18.06.2010 Nezavisne Novine

Alleviating the Sufferings of Millions of BiH Citizens

In recent days there has been considerable debate about how to ensure that the BiH authorities have the resources they need in order to do their work.

This debate is long overdue – because putting Bosnia and Herzegovina back on the road to prosperity and EU integration is the number-one issue of the election campaign, and the only way to turn the economy around is to unblock reforms that must be implemented by the state authorities.

There are more than half a million unemployed people in this country today.

This stark and unacceptable fact is by far the biggest political challenge facing the electorate.

Tens of thousands of jobs have been lost just in the past twelve months, as inward investment has fallen, and the economy has contracted.

The international community has stepped into the breach, providing more than one billion KM so that that the Entities can honour their basic obligations to citizens.

But grants and loans from friendly governments and international financial agencies are only a short-term solution.

The real solution to Bosnia and Herzegovina’s devastating economic situation is to implement long-delayed economic reforms.

Mass unemployment and expanding poverty in this country have not been caused by the world recession – as candidates for re-election would like voters to believe. They are a direct result of political leaders ignoring, preventing, delaying and sabotaging urgent reforms.

These reforms would deliver prosperity to the whole country, preparing it for EU membership and providing BiH citizens with huge benefits long before membership was achieved.

The BiH authorities have to take the same steps that have worked in other transition countries. These steps include pursuing a coherent economic development strategy, an industrial strategy, an export strategy, and an energy strategy, enacting a Law on Obligations and modernising the banking supervision system.

They also include making sure that the ministers responsible for managing the BiH economy – the prime ministers and finance ministers – meet as often as they are scheduled to meet and ideally much more often than that.

Just this week, at the height of an economic crisis that affects every man, woman and child in the country, the BiH Fiscal Council had to cancel a scheduled meeting because not enough participants agreed to turn up.

The primary object of the reforms I have listed is to create new jobs.

The secondary object is to take Bosnia and Herzegovina closer to Europe.

Although all of the major parties have endorsed these reforms, they have not been implemented.

As a direct result of this, unemployment has increased.
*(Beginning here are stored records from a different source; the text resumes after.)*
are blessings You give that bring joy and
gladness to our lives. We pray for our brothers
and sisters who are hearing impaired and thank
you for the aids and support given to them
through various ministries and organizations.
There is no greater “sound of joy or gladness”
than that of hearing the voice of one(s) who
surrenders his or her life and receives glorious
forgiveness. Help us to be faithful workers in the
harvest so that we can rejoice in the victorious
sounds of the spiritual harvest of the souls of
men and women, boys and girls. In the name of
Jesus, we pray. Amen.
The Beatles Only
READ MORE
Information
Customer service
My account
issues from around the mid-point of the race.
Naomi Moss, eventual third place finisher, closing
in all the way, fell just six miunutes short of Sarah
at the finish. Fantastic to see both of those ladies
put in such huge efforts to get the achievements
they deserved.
Because fewer people are in work, direct tax revenue is down, and because people are spending less money, indirect tax revenue is also down.
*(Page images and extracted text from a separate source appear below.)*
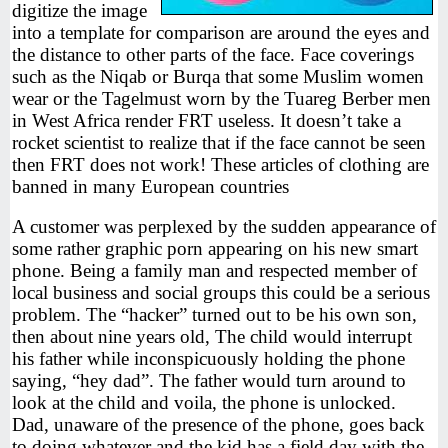
digitize the image
into a template for comparison are around the eyes and
the distance to other parts of the face. Face coverings
such as the Niqab or Burqa that some Muslim women
wear or the Tagelmust worn by the Tuareg Berber men
in West Africa render FRT useless. It doesn’t take a
rocket scientist to realize that if the face cannot be seen
then FRT does not work! These articles of clothing are
banned in many European countries
A customer was perplexed by the sudden appearance of
some rather graphic porn appearing on his new smart
phone. Being a family man and respected member of
local business and social groups this could be a serious
problem. The “hacker” turned out to be his own son,
then about nine years old, The child would interrupt
his father while inconspicuously holding the phone
saying, “hey dad”. The father would turn around to
look at the child and voila, the phone is unlocked.
Dad, unaware of the presence of the phone, goes back
to doing whatever and the kid has a field day with the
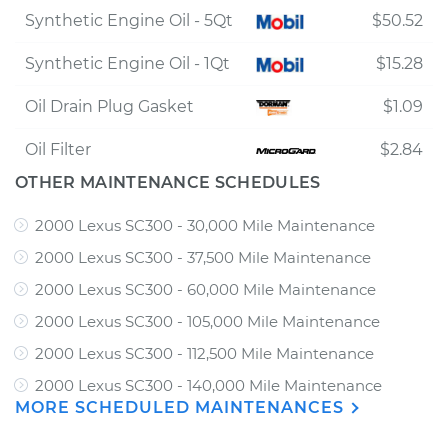
Synthetic Engine Oil - 5Qt
$50.52
Synthetic Engine Oil - 1Qt
$15.28
Oil Drain Plug Gasket
$1.09
Oil Filter
$2.84
OTHER MAINTENANCE SCHEDULES
2000 Lexus SC300 - 30,000 Mile Maintenance
2000 Lexus SC300 - 37,500 Mile Maintenance
2000 Lexus SC300 - 60,000 Mile Maintenance
2000 Lexus SC300 - 105,000 Mile Maintenance
2000 Lexus SC300 - 112,500 Mile Maintenance
2000 Lexus SC300 - 140,000 Mile Maintenance
MORE SCHEDULED MAINTENANCES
The way to ensure that the Entities have enough money is to get the economy moving, and the way to get the economy moving is to ensure that the State authorities, which are responsible for all of the core economic reforms, have the resources they need in order to do their job.

The issue before the BiH electorate is not, first and foremost, about fulfilling European integration requirements – it’s about alleviating the suffering of hundreds of thousands of citizens.

The international community has provided huge funds as well as political, technical and diplomatic assistance to get Bosnia and Herzegovina out of its present economic crisis and back on the road to prosperity.

Those who have been loudest in opposing reforms (and, indeed, in criticising the international community) have presided over an era of rising unemployment and deepening hardship.

That fact alone cries out for greater public debate.